[Dataset Boundary: Start]

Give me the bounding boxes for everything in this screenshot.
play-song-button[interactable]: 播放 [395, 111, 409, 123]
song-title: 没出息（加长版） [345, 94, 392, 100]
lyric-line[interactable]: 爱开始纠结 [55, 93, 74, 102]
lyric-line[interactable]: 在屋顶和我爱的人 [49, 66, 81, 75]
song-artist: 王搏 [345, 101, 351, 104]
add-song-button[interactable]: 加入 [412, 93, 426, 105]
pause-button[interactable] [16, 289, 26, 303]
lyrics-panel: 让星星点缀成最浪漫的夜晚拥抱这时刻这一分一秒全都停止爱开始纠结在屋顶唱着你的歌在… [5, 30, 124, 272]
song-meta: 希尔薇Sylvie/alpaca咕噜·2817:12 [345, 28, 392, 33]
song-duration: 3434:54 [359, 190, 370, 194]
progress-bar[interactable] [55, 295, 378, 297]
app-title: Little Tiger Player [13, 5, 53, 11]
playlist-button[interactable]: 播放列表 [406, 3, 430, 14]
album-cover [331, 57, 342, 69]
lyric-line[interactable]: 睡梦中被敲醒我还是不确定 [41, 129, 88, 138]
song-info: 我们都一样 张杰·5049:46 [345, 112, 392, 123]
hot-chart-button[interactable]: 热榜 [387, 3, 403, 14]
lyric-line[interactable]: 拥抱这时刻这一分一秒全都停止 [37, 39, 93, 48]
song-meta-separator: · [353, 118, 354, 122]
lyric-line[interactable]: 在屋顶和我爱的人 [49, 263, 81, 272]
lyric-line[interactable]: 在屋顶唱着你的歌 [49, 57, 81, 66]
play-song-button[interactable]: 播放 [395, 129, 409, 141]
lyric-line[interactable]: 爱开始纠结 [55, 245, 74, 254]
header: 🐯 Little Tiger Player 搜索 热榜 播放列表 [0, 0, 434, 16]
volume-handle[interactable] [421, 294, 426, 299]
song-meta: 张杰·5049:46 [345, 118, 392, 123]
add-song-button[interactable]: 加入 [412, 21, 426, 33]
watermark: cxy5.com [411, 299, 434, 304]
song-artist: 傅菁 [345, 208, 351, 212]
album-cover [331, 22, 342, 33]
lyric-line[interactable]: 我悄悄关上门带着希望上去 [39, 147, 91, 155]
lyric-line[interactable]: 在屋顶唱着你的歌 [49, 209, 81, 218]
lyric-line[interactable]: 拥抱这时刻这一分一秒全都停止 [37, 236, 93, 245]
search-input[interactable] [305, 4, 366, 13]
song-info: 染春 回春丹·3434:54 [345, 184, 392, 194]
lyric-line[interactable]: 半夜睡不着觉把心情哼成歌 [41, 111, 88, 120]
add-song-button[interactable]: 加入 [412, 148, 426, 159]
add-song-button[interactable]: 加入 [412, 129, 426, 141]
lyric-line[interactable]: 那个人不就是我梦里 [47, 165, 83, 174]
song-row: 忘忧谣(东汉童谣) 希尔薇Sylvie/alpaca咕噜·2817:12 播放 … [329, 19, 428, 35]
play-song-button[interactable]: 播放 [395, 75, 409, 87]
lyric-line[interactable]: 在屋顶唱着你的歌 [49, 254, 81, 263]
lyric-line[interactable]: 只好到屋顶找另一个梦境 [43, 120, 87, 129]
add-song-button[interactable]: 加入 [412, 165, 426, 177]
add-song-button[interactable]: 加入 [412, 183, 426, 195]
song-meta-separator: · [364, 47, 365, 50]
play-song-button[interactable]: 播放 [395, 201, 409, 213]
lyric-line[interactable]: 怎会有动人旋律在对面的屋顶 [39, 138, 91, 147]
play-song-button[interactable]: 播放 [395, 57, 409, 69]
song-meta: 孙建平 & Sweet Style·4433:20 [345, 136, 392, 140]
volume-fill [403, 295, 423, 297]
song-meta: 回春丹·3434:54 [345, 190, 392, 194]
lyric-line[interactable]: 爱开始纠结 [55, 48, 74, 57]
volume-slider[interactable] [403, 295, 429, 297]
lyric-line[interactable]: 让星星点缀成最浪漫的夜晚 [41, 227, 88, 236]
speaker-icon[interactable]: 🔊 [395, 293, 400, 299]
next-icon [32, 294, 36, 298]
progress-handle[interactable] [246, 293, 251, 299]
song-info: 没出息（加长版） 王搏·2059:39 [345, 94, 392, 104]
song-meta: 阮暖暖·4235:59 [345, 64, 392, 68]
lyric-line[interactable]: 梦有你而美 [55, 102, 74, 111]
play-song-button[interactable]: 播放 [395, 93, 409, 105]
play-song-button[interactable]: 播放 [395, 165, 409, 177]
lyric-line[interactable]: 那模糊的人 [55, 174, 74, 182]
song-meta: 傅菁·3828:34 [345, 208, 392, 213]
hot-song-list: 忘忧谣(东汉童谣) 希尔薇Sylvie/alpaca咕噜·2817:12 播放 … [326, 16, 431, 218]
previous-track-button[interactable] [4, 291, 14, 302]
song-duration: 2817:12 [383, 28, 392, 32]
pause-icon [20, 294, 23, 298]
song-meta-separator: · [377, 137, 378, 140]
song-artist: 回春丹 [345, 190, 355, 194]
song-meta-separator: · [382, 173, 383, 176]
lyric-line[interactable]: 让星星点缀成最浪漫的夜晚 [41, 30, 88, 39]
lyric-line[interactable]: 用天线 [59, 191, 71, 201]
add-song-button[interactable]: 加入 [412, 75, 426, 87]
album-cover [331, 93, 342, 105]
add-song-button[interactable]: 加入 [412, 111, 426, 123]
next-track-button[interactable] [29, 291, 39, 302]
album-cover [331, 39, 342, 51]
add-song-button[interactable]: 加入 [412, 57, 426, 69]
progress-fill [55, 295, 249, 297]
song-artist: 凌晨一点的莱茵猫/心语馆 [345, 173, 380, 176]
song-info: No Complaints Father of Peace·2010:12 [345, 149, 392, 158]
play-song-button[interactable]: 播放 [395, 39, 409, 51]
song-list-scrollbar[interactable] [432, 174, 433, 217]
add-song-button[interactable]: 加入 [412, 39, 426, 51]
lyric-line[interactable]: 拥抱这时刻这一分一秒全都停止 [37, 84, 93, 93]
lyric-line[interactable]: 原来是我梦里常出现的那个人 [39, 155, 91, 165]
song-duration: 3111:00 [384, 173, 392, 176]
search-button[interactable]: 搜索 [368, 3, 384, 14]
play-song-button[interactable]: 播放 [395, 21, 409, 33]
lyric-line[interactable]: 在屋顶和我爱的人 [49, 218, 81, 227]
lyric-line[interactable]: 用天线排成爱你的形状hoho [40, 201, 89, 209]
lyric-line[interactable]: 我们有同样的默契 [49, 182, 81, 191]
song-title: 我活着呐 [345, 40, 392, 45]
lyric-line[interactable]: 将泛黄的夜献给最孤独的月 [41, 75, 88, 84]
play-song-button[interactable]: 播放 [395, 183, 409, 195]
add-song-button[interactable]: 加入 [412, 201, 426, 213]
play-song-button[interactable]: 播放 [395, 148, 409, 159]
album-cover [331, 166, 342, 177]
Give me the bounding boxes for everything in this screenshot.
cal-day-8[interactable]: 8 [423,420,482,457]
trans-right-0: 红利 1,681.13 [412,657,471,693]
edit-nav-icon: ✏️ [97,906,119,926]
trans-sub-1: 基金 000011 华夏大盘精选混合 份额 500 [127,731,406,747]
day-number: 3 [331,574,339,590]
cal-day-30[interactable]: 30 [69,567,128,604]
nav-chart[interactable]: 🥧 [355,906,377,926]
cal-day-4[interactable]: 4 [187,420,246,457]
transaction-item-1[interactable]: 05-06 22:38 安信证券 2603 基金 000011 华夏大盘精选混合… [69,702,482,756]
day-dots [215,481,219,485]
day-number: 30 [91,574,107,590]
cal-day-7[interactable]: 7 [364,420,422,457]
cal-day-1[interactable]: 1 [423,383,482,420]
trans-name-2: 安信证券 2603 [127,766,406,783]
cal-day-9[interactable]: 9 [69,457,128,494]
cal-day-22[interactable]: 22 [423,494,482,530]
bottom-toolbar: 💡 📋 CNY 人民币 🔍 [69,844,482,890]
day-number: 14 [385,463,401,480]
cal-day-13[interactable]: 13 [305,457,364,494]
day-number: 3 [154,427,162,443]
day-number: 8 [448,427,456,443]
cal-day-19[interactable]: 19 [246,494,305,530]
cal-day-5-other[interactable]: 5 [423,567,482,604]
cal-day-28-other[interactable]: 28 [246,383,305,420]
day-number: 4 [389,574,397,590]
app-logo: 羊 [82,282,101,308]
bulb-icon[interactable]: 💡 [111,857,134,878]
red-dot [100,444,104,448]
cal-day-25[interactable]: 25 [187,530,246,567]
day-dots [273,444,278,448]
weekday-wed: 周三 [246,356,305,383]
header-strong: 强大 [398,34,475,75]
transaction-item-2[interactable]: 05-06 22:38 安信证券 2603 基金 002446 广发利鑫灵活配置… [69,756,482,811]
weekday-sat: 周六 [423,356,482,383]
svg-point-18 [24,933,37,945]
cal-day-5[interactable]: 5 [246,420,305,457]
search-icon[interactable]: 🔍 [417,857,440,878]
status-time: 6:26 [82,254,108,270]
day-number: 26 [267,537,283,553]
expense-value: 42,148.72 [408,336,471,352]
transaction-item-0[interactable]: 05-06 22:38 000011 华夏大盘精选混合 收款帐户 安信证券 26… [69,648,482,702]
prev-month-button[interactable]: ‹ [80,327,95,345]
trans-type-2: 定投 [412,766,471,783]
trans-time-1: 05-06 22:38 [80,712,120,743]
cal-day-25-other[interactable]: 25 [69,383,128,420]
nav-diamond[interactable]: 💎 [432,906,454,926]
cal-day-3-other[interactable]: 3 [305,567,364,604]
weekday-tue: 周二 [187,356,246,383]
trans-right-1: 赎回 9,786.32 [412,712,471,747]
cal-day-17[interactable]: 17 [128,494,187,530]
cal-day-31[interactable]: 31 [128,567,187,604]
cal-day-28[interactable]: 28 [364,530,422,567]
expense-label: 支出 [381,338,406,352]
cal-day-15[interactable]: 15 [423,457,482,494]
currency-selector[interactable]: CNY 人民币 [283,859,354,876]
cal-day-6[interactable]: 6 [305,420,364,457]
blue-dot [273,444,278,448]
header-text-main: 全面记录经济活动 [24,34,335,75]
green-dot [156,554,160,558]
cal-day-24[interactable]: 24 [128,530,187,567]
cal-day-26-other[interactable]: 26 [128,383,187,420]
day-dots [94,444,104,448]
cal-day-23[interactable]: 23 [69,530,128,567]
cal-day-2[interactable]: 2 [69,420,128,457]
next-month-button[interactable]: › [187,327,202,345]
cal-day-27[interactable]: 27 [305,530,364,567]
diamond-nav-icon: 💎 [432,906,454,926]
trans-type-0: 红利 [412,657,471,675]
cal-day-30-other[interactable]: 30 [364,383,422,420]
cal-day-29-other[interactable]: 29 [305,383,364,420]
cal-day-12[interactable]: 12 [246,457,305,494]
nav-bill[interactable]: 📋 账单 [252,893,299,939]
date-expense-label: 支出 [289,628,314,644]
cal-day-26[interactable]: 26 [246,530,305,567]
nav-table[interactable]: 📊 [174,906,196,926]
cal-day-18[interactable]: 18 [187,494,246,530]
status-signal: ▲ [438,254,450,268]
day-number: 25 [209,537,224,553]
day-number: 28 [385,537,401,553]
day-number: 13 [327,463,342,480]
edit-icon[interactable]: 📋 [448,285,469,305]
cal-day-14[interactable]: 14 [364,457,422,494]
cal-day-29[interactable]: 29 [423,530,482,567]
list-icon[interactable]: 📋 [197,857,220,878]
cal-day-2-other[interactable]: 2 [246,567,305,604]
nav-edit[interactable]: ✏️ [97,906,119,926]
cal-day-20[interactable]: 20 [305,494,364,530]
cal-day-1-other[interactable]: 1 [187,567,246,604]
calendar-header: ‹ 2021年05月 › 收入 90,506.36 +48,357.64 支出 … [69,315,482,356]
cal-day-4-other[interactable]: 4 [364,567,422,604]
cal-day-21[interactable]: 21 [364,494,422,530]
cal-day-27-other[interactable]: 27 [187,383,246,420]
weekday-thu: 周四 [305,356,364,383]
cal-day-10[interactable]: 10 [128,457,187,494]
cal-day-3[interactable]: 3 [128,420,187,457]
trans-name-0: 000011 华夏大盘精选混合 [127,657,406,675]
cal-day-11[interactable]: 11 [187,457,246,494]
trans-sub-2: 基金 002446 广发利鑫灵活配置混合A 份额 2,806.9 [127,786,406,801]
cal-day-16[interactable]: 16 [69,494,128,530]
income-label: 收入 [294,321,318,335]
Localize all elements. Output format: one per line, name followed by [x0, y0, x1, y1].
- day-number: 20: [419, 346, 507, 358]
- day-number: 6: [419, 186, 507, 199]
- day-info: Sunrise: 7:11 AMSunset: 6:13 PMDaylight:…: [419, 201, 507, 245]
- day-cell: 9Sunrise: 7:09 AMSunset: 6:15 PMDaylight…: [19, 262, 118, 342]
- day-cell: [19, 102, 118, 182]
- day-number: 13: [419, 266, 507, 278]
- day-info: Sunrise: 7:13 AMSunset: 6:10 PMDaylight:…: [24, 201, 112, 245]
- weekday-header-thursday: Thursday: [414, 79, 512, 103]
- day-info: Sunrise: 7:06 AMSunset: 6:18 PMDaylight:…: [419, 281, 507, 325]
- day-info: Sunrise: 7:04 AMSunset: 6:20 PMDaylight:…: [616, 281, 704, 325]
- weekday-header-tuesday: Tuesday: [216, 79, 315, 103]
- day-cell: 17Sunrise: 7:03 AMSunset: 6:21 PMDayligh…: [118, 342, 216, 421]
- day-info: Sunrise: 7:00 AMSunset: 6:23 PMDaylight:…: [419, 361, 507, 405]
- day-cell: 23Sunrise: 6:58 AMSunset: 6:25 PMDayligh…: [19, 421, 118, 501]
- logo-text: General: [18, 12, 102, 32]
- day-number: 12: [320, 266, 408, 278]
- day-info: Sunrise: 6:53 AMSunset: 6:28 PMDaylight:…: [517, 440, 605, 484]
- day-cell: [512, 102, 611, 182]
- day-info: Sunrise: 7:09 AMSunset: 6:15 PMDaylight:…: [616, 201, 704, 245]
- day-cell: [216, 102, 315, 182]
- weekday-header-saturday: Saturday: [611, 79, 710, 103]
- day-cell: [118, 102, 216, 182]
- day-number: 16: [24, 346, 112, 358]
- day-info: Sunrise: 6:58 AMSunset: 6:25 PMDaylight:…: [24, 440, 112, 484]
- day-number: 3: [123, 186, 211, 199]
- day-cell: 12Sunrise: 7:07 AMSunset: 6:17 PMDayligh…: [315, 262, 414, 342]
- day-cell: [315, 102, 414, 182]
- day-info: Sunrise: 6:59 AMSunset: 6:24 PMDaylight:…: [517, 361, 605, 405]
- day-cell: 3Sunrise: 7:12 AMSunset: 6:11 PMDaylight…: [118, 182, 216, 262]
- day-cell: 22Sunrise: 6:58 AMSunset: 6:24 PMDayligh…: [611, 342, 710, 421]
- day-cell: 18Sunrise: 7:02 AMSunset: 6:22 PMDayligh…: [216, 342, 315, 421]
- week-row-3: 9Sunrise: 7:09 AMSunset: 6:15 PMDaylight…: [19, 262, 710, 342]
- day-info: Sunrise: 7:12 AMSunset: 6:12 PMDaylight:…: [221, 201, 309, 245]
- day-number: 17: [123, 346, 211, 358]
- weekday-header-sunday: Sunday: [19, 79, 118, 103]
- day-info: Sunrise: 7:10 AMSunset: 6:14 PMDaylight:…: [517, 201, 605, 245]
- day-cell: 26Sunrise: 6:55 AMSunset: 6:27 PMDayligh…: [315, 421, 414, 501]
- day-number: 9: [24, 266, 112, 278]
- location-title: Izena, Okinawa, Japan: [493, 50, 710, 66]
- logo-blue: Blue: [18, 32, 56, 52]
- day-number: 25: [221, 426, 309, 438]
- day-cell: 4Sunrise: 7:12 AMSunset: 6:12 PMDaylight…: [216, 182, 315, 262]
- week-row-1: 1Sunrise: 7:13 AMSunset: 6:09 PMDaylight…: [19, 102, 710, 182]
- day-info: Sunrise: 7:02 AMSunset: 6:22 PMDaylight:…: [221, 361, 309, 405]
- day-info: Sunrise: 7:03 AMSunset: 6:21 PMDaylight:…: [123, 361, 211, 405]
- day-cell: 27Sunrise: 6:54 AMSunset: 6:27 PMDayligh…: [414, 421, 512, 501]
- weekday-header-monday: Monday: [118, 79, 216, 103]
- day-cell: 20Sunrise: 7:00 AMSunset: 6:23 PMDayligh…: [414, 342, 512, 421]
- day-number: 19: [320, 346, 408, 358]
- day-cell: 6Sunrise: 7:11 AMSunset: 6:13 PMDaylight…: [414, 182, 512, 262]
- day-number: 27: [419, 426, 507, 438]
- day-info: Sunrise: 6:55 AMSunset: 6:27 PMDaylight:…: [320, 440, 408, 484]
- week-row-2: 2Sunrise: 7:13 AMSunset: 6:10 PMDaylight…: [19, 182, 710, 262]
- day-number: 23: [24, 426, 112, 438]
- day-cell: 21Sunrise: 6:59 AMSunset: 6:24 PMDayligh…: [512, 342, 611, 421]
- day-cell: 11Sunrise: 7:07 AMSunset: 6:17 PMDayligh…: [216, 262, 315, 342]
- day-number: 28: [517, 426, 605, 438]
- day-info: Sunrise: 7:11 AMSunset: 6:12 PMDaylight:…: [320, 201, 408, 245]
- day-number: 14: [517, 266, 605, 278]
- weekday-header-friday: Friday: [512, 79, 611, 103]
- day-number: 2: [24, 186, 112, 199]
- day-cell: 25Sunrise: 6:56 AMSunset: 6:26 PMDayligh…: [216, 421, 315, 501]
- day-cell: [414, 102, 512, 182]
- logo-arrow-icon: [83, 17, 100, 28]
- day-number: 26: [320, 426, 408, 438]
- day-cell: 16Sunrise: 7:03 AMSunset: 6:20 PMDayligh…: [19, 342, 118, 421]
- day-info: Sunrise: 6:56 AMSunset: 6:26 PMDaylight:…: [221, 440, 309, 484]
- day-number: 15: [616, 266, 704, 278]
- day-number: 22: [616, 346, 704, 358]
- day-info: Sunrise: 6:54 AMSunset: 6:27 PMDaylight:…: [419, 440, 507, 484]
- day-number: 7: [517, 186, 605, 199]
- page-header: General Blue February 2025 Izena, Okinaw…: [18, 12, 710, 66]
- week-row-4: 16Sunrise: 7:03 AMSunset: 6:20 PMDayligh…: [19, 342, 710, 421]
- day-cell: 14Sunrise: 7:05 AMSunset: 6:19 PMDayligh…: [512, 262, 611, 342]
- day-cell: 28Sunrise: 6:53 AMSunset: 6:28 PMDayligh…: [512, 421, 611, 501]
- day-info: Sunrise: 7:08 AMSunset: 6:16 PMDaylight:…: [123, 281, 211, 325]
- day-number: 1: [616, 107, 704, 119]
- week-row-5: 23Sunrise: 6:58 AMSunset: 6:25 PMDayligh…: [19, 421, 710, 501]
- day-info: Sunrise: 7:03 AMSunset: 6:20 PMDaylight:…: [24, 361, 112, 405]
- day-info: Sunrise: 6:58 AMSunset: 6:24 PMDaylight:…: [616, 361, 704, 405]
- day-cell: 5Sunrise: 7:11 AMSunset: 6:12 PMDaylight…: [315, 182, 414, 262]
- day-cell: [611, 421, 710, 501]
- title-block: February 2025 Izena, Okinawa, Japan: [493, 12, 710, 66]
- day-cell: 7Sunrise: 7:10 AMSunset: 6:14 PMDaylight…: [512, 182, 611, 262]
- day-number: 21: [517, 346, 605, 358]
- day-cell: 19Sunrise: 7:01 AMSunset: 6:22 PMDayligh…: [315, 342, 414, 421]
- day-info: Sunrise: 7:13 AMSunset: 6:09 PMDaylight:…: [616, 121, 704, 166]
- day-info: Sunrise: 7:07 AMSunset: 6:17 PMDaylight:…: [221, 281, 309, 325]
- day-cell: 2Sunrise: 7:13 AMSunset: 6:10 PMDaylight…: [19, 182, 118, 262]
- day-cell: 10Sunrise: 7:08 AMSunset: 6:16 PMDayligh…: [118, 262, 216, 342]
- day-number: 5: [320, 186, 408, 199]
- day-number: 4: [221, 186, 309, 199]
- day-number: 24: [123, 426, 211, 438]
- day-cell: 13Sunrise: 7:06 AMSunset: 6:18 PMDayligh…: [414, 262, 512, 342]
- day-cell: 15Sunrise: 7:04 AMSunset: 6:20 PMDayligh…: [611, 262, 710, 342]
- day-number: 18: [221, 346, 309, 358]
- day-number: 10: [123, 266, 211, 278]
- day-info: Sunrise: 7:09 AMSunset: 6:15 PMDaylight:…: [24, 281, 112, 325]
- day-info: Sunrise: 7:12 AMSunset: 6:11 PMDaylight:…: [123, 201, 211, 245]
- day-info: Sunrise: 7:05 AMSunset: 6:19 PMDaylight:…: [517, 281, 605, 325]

[Dataset Boundary: End]

**Work to be completed:** Within the entries above, how many lines contain the word "dots"? State the number only.

**Final answer:** 3